I was intending to go to the Bournemouth game in February and was caught out by the speed at which the away allocation went. So there was no danger of missing out again, at least not through a failure to pay attention.
And so it is that my son and I, and a little group of friends (yes, I do have some) will be off to Brentford in a couple of weeks’ time for, I’m sorry to have to admit, our first away game of the season.
Incidentally – and I know I’ve said this before in this column – it continues to amaze me how many tickets Pompey, 22nd in League One, remember – can sell for an away game, and how quickly.
Don’t let anyone tell that judge there’s nothing really worth saving at the end of Frogmore Road.
We can’t wait for Brentford – our sense of anticipation heightened by the fact that, for various reasons, we go to very few away games.
In fact the sum total of my Pompey away games since 2006 has been a couple of trips to Fulham, a couple to Southampton, four to Wembley, a journey up to Chelsea and one short trek over to Privett Park for a pre-season friendly.
It’s a woeful effort when you compare it to the hardy bunch who go wherever Pompey play, whenever Pompey play.
I admire them but just don’t have the time or money do that any more.
And the plus side is it makes the few away trips you do get involved in extra special.
My last time at Griffin Park – which was also Pompey’s last visit there – came during a time when I was a home-and-away fan (that’s a supporter who watched Pompey every week, rather than a fanatic of the second-rate Aussie soap that still seems to be hanging around on certain TV channels).
It was early in the 1992-93 season and got absolutely hammered 4-1.
Given that four of the Blues’ current backroom staff were in the team that night at the start of what turned out to be a near-glorious season (Whittingham, Awford, Knight, McLoughlin), perhaps there’ll be a bit of long-awaited revenge in the air on April 13.
My son, who’s now ten, is looking forward to the trip as much as if it were another Wembley outing.

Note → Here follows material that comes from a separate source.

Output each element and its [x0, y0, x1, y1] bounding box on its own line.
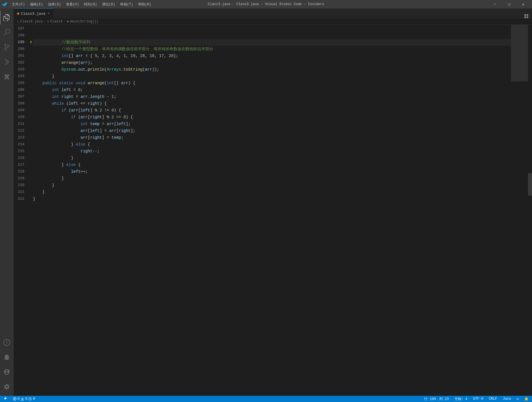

Chelsea in the Cup last season was his last taste of a Pompey awayday – and his first, in fact – and he’s still talking about it now; mostly focusing on how bad Fernando Torres was and how it was only 1-0 with about five minutes to go.
That London trip seems an age ago when you think of what’s happened since – how many of you could name our line-up that day, for example?
But Brentford promises to be every bit as much of a special occasion, especially if it turns out to be the first game we play after the courts have made the decision we are all waiting for and all know they should.
The only danger is my youngest gets a real taste for away games and insists on me taking him (or is it the other way round?) to many more next season. But whether he has as much appetite for a six-hour mid-winter run to Hartlepool could be another story.